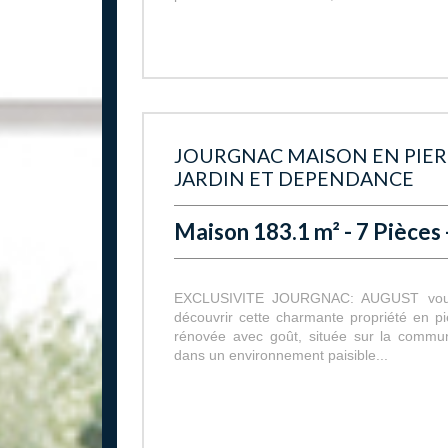
JOURGNAC MAISON EN PIER
JARDIN ET DEPENDANCE
Maison 183.1 m² - 7 Pièces 
EXCLUSIVITE JOURGNAC: AUGUST vous 
découvrir cette charmante propriété en pi
rénovée avec goût, située sur la commu
dans un environnement paisible...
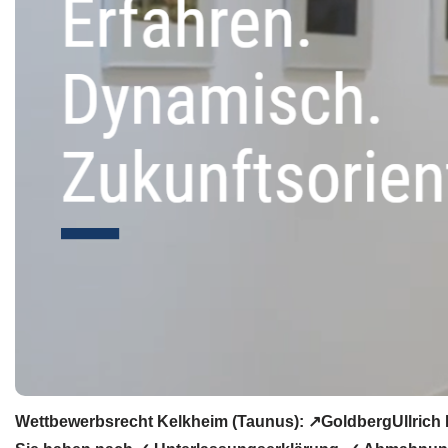
Wettbewerbsrecht Kelkheim (Taunus): ↗GoldbergUllrich 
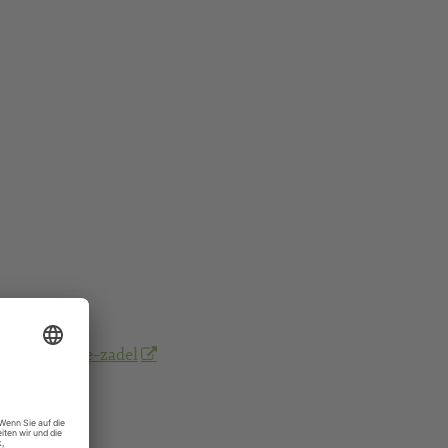
kinderkirche-zadel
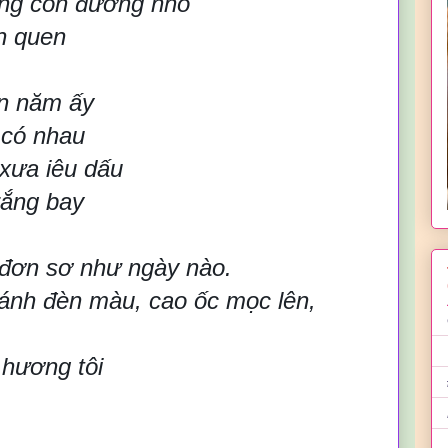
ng con đường nhỏ
en quen
n năm ấy
 có nhau
xưa iêu dấu
rắng bay
g đơn sơ như ngày nào.
 ánh đèn màu, cao ốc mọc lên,
 hương tôi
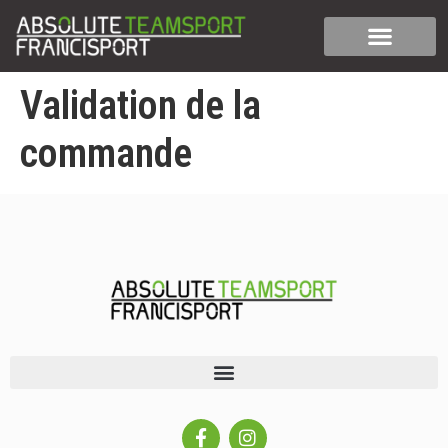
Validation de la
commande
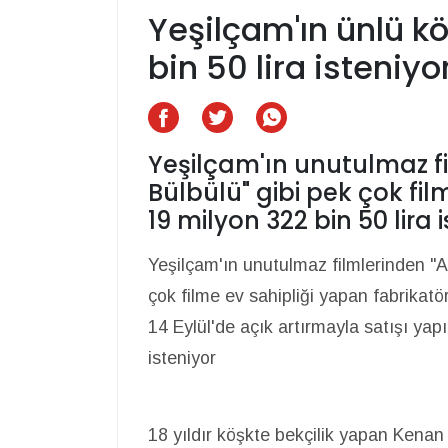
Yeşilçam'ın ünlü k
bin 50 lira isteniyo
Yeşilçam'ın unutulmaz fil
Bülbülü" gibi pek çok fil
19 milyon 322 bin 50 lira i
Yeşilçam'ın unutulmaz filmlerinden "Ail
çok filme ev sahipliği yapan fabrikatör
14 Eylül'de açık artırmayla satışı yapı
isteniyor
18 yıldır köşkte bekçilik yapan Kenan 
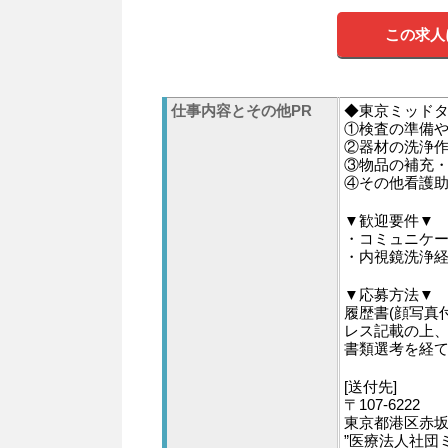
この求人
仕事内容とその他PR
◆東京ミッド
①検査の準備
②器材の洗浄
③物品の補充
④その他看護
▼歓迎要件▼
・コミュニケ
・内視鏡洗浄
▼応募方法▼
履歴書(顔写真
レス記載の上
書類選考を経
[送付先]
〒107-6222
東京都港区赤坂9
”医療法人社団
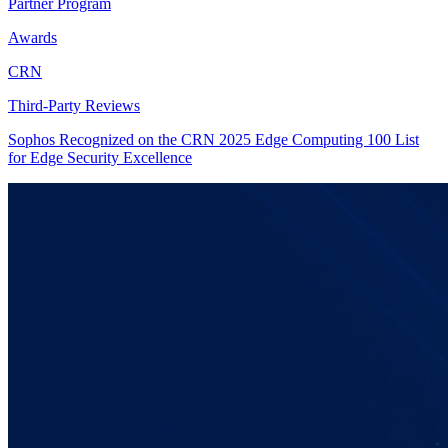
Partner Program
Awards
CRN
Third-Party Reviews
Sophos Recognized on the CRN 2025 Edge Computing 100 List
for Edge Security Excellence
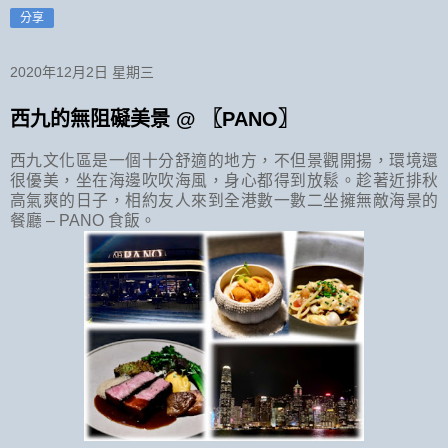
分享
2020年12月2日 星期三
西九的無阻礙美景 @ 〖PANO〗
西九文化區是一個十分舒適的地方，不但景觀開揚，環境還
很優美，坐在海邊吹吹海風，身心都得到放鬆。趁著近排秋
高氣爽的日子，相約友人來到全港數一數二坐擁無敵海景的
餐廳 – PANO 食飯。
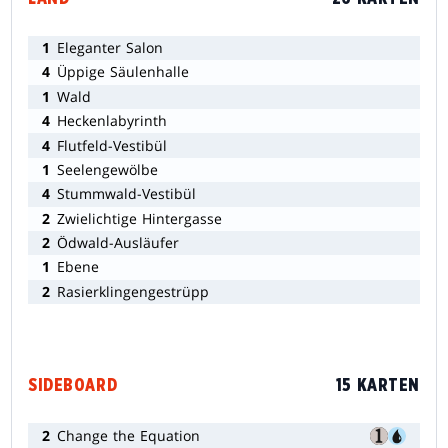
1
Eleganter Salon
4
Üppige Säulenhalle
1
Wald
4
Heckenlabyrinth
4
Flutfeld-Vestibül
1
Seelengewölbe
4
Stummwald-Vestibül
2
Zwielichtige Hintergasse
2
Ödwald-Ausläufer
1
Ebene
2
Rasierklingengestrüpp
SIDEBOARD
15 KARTEN
2
Change the Equation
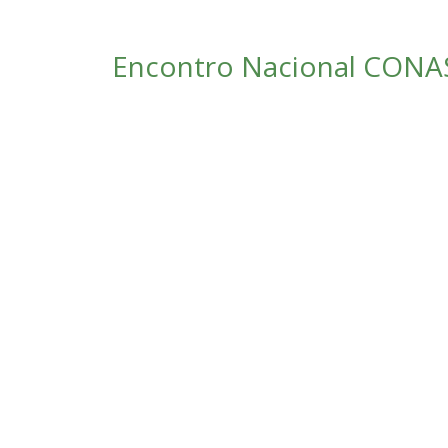
Encontro Nacional CONAS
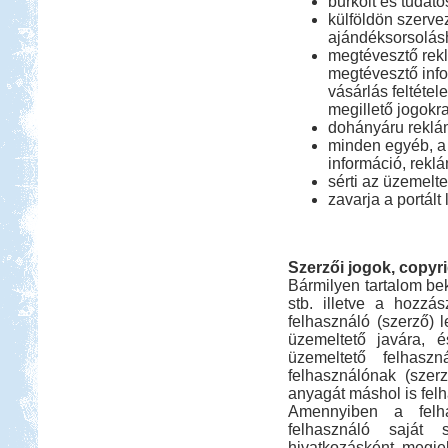
burkolt és tudat
külföldön szerve
ajándéksorsolás
megtévesztő rek
megtévesztő infor
vásárlás feltétel
megillető jogokr
dohányáru reklá
minden egyéb, a 
információ, reklá
sérti az üzemelte
zavarja a portált
Szerzői jogok, copyri
Bármilyen tartalom be
stb. illetve a hozzá
felhasználó (szerző) 
üzemeltető javára, 
üzemeltető felhasz
felhasználónak (szer
anyagát máshol is fel
Amennyiben a felh
felhasználó saját 
hivatkozásként megjel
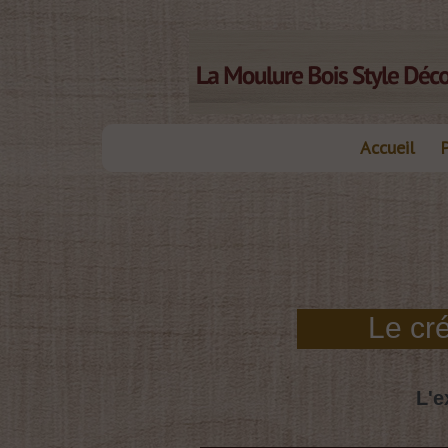
Accueil
Le créateur 
L'e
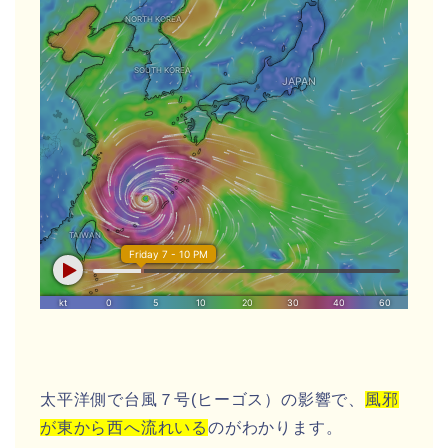
太平洋側で
台風７号(ヒーゴス）
の影響で、
風邪
が東から西へ流れいる
のがわかります。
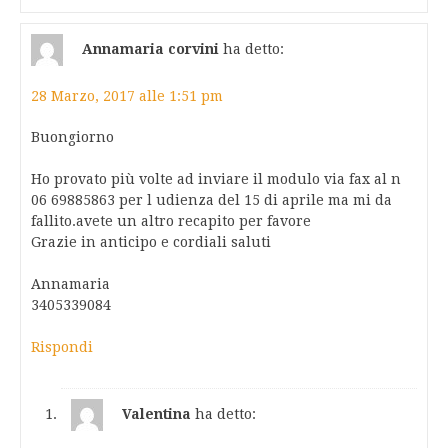
Annamaria corvini
ha detto:
28 Marzo, 2017 alle 1:51 pm
Buongiorno
Ho provato più volte ad inviare il modulo via fax al n
06 69885863 per l udienza del 15 di aprile ma mi da
fallito.avete un altro recapito per favore
Grazie in anticipo e cordiali saluti
Annamaria
3405339084
Rispondi
Valentina
ha detto:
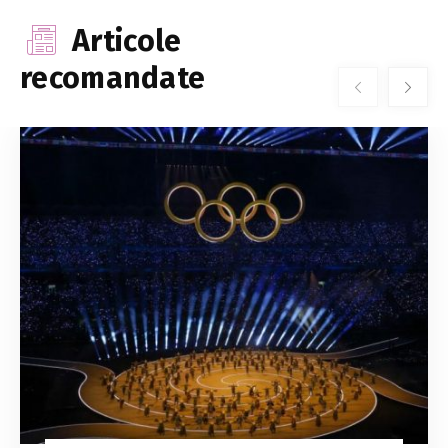
Articole
recomandate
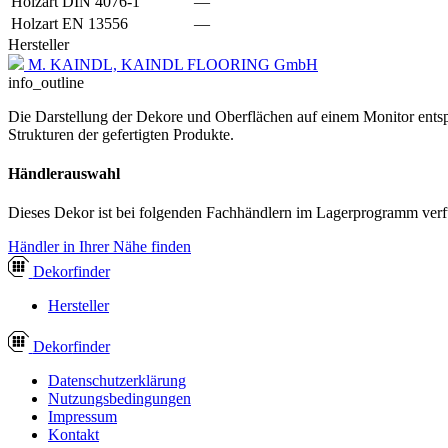
Holzart DIN 4076-1
—
Holzart EN 13556
—
Hersteller
M. KAINDL, KAINDL FLOORING GmbH
info_outline
Die Darstellung der Dekore und Oberflächen auf einem Monitor entspr
Strukturen der gefertigten Produkte.
Händlerauswahl
Dieses Dekor ist bei folgenden Fachhändlern im Lagerprogramm verf
Händler in Ihrer Nähe finden
Dekor
finder
Hersteller
Dekor
finder
Datenschutzerklärung
Nutzungsbedingungen
Impressum
Kontakt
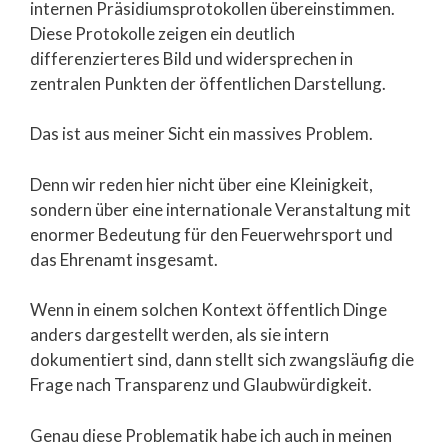
internen Präsidiumsprotokollen übereinstimmen.
Diese Protokolle zeigen ein deutlich
differenzierteres Bild und widersprechen in
zentralen Punkten der öffentlichen Darstellung.
Das ist aus meiner Sicht ein massives Problem.
Denn wir reden hier nicht über eine Kleinigkeit,
sondern über eine internationale Veranstaltung mit
enormer Bedeutung für den Feuerwehrsport und
das Ehrenamt insgesamt.
Wenn in einem solchen Kontext öffentlich Dinge
anders dargestellt werden, als sie intern
dokumentiert sind, dann stellt sich zwangsläufig die
Frage nach Transparenz und Glaubwürdigkeit.
Genau diese Problematik habe ich auch in meinen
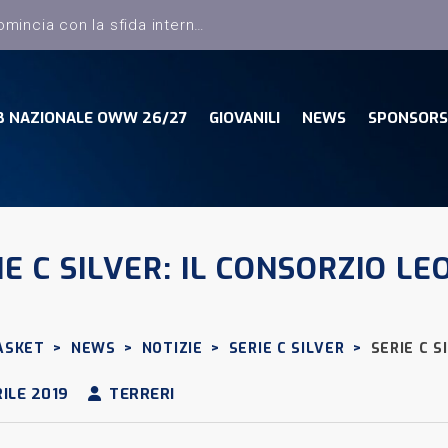
Dany Basket, il campionato comincia con la sfida interna con la Pielle Livorno
B NAZIONALE OWW 26/27
GIOVANILI
NEWS
SPONSORS
IE C SILVER: IL CONSORZIO L
ASKET
>
NEWS
>
NOTIZIE
>
SERIE C SILVER
>
SERIE C S
ILE 2019
TERRERI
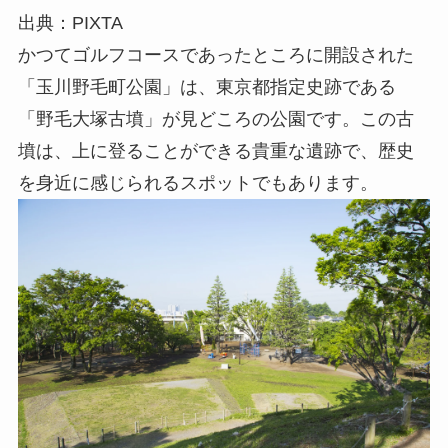
出典：PIXTA
かつてゴルフコースであったところに開設された
「玉川野毛町公園」は、東京都指定史跡である
「野毛大塚古墳」が見どころの公園です。この古
墳は、上に登ることができる貴重な遺跡で、歴史
を身近に感じられるスポットでもあります。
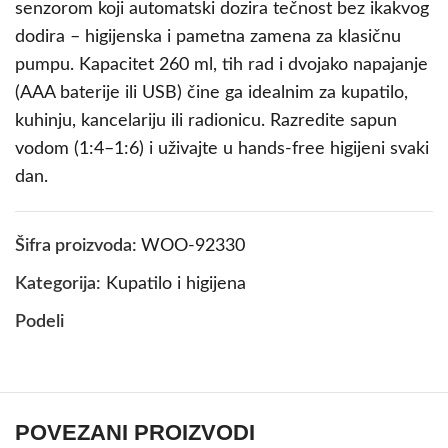
senzorom koji automatski dozira tečnost bez ikakvog
dodira – higijenska i pametna zamena za klasičnu
pumpu. Kapacitet 260 ml, tih rad i dvojako napajanje
(AAA baterije ili USB) čine ga idealnim za kupatilo,
kuhinju, kancelariju ili radionicu. Razredite sapun
vodom (1:4–1:6) i uživajte u hands-free higijeni svaki
dan.
Šifra proizvoda:
WOO-92330
Kategorija:
Kupatilo i higijena
Podeli
POVEZANI PROIZVODI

* **BRIEF**
Gather from the records above every line containing the string "unutulmaz".

* **OUTPUT FOR THIS TASK**
Yeşilçam'ın unutulmaz fil
Yeşilçam'ın unutulmaz filmlerinden "Ail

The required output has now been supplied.